Our center’s waiting list has almost 5000 patients, which presents unique challenges but also magnifies the value of a VXM-based strategy. While 11% of our waitlist is broadly sensitized with a CPRA >85, approximately 70% of our waitlist candidates have no detectable HLA antibodies at all. For these patients, a VXM alone is clearly sufficient, and a PXM only risks a false-positive result. The unsensitized patient is a perfect place to start to incorporate a VXM-based strategy at the center or national level. But our goal has been to design a crossmatch strategy that would be accurate and efficient for all candidates and would not limit access to organ offers for highly sensitized patients. Our results show that over the study period, we have been able to transplant a large number of highly sensitized candidates using this VXM strategy, as 137 of 254 (54%) imported kidneys were for intended recipients with a CPRA of 99%–100%.
Our study has several weaknesses. Most importantly, we do not have a control group to directly compare the rate of transplant into an unintended recipient, preservation time, and rejection rate. The reallocation data for this analysis was supplied by our organ procurement organization, and they did not precisely track late reallocation before the study period. Moreover, our center moved to the VXM-based strategy as the kidney allocation changes that brought about broader sharing were implemented in 2014. As a result, we cannot provide a representative control group but can show a late reallocation rate of 1.6% that compares very favorably to the existing national rate of 19.2%, with infrequent rejection in a population of recipients of whom many were highly sensitized. Long-term allograft function and the risk of development of post-transplant DSA and rejection after VXM have been described elsewhere; the data presented here address the acute need for organ allocation efficiency improvement.

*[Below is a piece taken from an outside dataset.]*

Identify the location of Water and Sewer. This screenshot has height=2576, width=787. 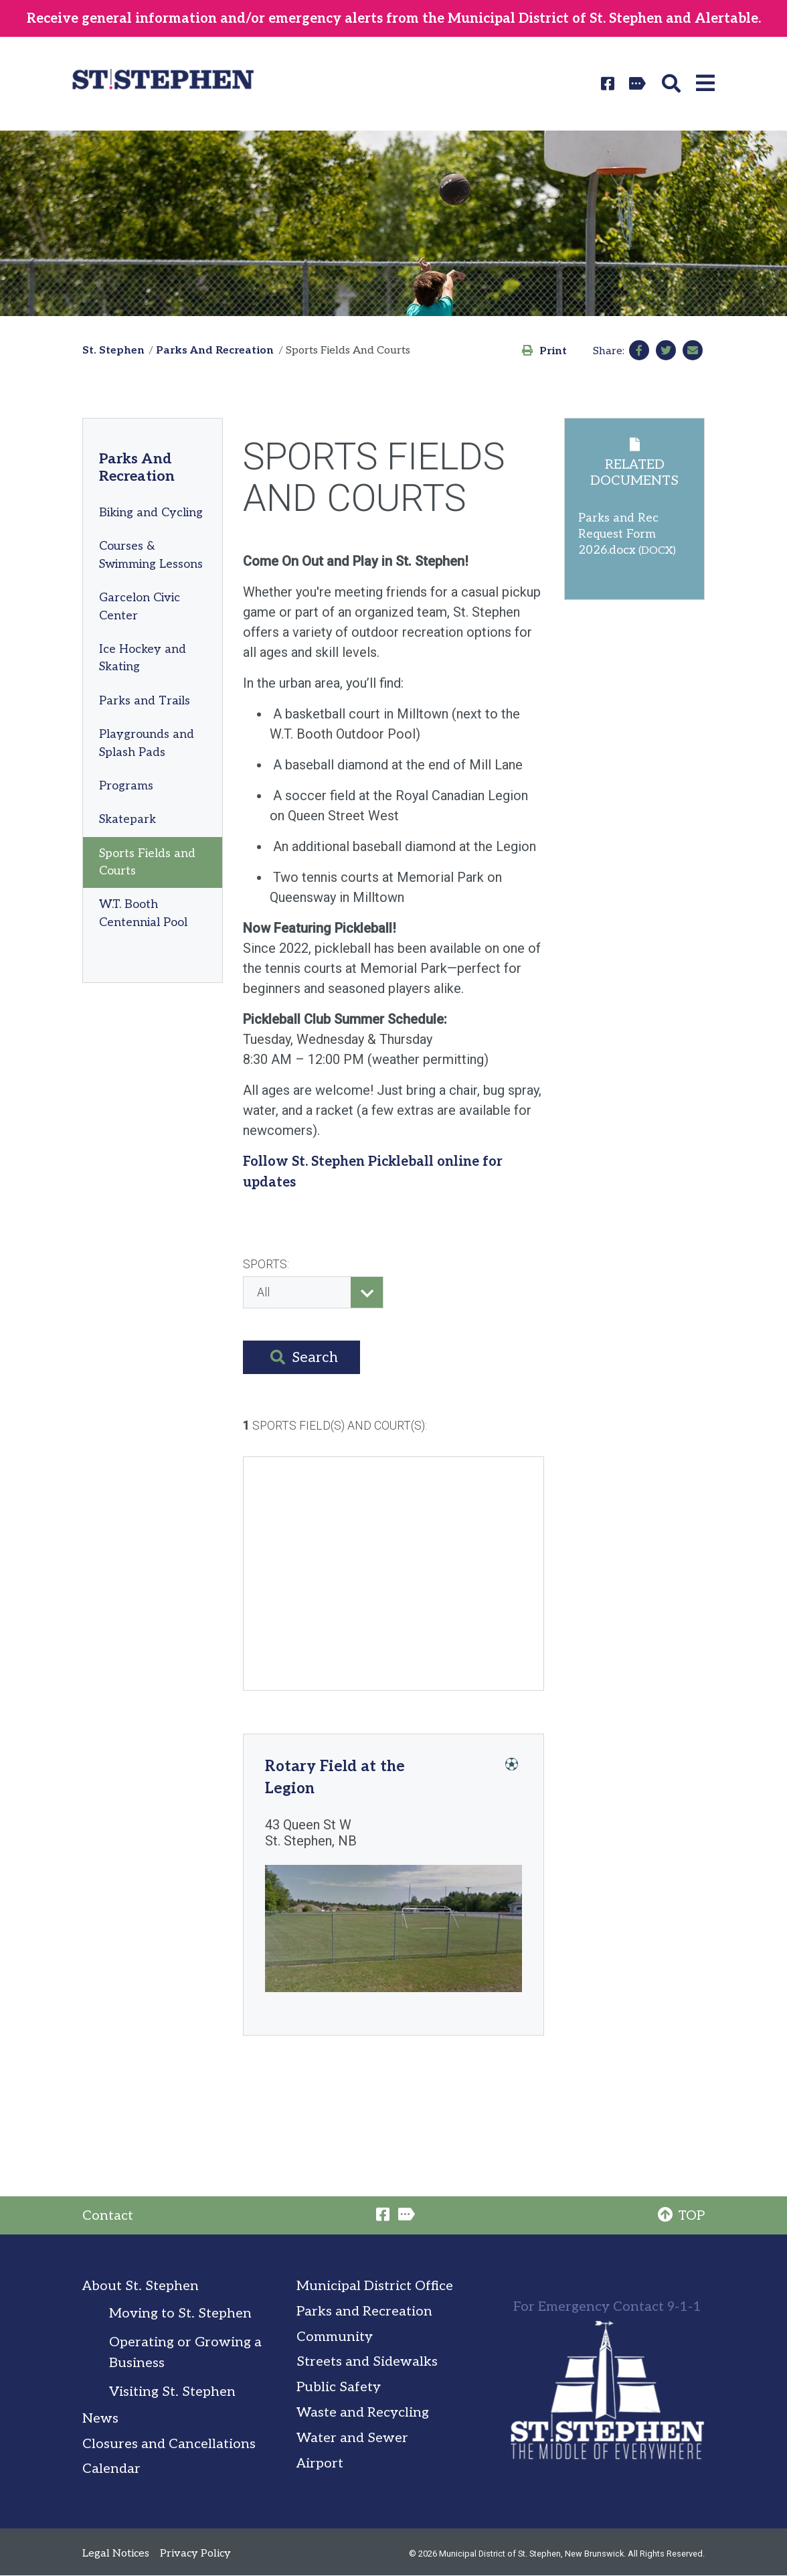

There are clearly areas for process improvement at our center, influenced by the size of our waiting list. Over half of the required pretransplant PXMs could have been avoided if the waitlisted candidates had up-to-date HLA antibody testing. In addition, 8 of the 17 cases of kidney reallocation after arrival occurred due to a new medical condition in the intended recipient, which could possibly be improved by more frequent contact with waitlisted patients.
In summary, sharing which requires transportation over long distances is possible, and late reallocations can be almost entirely avoided with a strategy that relies heavily on VXM, without limiting access for highly sensitized patients on the waitlist. A conversation about a systematic national VXM strategy is warranted to facilitate broad kidney sharing.